Ey Rahmeti Sonsuz! Bizleri, necat ve felah limanına yanaşan geminin yolcularından eyle.
Ey Rahmeti Sonsuz! Bizleri, necat ve felah limanına yanaşan geminin yolcularından eyle. Gönüllerimize, Sana dua dua yalvarmanın lezzetini duyur. Muhabbet ve sevgi havuzlarından doyasıya içmeyi lutfet. Seni sevmenin ve Sana kurbiyetin halâvetiyle sinelerimizi doldur. Üzerimizden inayetini esirgeme; esirgeme ki, gayretlerimiz sırf rızan için, himmetimiz de yalnız Sana hizmet yolunda olsun. Niyetlerimizde ihlaslı ve samimi olmayı müyesser eyle! Ya Rab! Biz Seninle varız ve Senin için varız. Sana ulaşabilmek için de yine Senden başka bir vesilemiz yoktur.

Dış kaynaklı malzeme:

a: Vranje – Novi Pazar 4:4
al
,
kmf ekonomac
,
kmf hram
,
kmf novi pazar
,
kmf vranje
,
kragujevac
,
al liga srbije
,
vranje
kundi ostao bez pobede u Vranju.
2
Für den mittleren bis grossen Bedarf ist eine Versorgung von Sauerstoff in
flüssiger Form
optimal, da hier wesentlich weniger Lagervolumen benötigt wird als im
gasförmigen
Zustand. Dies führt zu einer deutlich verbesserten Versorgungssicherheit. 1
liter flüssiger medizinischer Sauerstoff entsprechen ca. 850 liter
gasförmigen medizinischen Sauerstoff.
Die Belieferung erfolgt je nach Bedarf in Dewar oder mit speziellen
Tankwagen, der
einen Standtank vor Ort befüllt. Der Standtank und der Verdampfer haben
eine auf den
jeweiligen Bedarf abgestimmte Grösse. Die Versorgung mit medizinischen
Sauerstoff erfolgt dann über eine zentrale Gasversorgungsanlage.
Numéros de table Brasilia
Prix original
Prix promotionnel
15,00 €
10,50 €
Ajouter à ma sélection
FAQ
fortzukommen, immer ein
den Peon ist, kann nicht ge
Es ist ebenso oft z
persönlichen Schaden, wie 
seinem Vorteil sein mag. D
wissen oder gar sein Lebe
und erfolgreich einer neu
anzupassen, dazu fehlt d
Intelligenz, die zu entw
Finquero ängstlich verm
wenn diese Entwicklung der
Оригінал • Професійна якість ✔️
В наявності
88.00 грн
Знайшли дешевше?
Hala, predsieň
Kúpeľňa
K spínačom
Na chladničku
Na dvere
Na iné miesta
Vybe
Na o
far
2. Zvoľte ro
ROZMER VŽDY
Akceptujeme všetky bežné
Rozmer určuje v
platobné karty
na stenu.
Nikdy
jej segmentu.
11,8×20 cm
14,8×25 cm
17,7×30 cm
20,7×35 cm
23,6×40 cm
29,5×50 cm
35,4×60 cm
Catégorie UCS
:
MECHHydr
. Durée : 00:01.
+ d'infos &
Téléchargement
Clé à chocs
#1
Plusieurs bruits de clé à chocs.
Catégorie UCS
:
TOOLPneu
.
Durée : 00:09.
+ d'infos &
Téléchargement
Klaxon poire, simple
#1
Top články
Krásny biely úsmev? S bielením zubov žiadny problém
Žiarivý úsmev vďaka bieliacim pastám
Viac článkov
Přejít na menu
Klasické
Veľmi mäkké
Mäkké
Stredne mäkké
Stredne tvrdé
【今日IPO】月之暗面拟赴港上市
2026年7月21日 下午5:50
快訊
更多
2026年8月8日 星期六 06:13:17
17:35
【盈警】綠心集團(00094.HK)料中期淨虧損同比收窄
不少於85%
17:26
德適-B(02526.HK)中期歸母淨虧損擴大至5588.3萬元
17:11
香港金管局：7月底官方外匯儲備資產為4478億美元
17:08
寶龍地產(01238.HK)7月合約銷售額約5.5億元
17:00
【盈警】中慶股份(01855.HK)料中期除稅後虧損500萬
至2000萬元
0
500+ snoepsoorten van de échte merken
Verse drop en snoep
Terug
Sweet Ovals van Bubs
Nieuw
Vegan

Ya Rabbenâ ve ya İlahenâ! Bizleri de, Yüce Kitab’ında zikrettiğin ‘mustafeyne’l ahyâr’/seçkin ve hayırlı kullarından eyle.
Ya Rabbenâ ve ya İlahenâ! Bizleri de, Yüce Kitab’ında zikrettiğin ‘mustafeyne’l ahyâr’/seçkin ve hayırlı kullarından eyle. Bizi destekle ki, yolumuz hep salâha, salihâta, iyiliğe kilitlenmiş kullarının yolu olsun. Hep asil davranışların peşinde koşalım. Her zaman hayır istikametinde yarışalım. Ömrümüz fâniyât ü zâilât (gelip geçici şeyler) peşinde değil, derecelerimizin yükselmesine vesile olacak bâkiyât ü salihât (âhirette işe yarayacak salih ameller) arkasında geçsin.
Ey merhametlilerin en merhametlisi olan Rabbimiz! Sen her şeye kâdirsin; bizim dualarımıza icabette bulunmak da Sana asla zor gelmez. Ne olur ya Rab, niyazımızı kabul buyur ve bizi haybet, hüsran ve inkisâr-ı hayâle uğratma!
İmam Zeynülâbidîn Ali ibn Hüseyin Hazretleri (R.A.)
Doğum tarihi konusunda değişik rivayetler bulunmakla birlikte genelde 38 (659) yılında Medine’de doğduğu kabul edilir. Babası Hz. Hüseyin; Sülâfe, Selâme ve Gazâle adlarıyla bilinen annesi Hz. Ömer devrindeki fetihler sırasında Medine’ye getirilen, son Sâsânî hükümdarı III. Yezdicerd’in kızı Şehrbânû’dur. Ebû Muhammed ve Ebü’l-Hüseyin künyeleriyle de anılmakla birlikte daha çok Zeynelâbidîn lakabıyla meşhur olmuştur. Bunun yanında “Seyyidü’s-sâcidîn, Seccâd, Zü’s-sefenât” (fazla secdeden dolayı dizleri nasır tutmuş) lakaplarıyla da tanınır. Resûl-i Ekrem’in ve Hz. Hüseyin’in neslini devam ettirdiği için “Âdem-i Âl-i abâ” ve “Ebü’l-eimme” diye zikredilmiştir. Hüseyin’in Kerbelâ’da şehid edilen büyük oğlu Ali’den (el-Ekber) ayırt edilmesi için Ali el-Asgar adıyla da bilinir.
Zayıf bünyeli ve hastalıklı olması sebebiyle Kerbelâ Vak‘ası’na fiilen katılmadığı halde Şemir b. Zülcevşen kendisini öldürmek istediyse de Emevî ordusu kumandanı Ömer b. Sa‘d tarafından kurtarıldı. Böylece Kerbelâ faciasından sağ kurtulan tek Hüseyin evlâdıdır.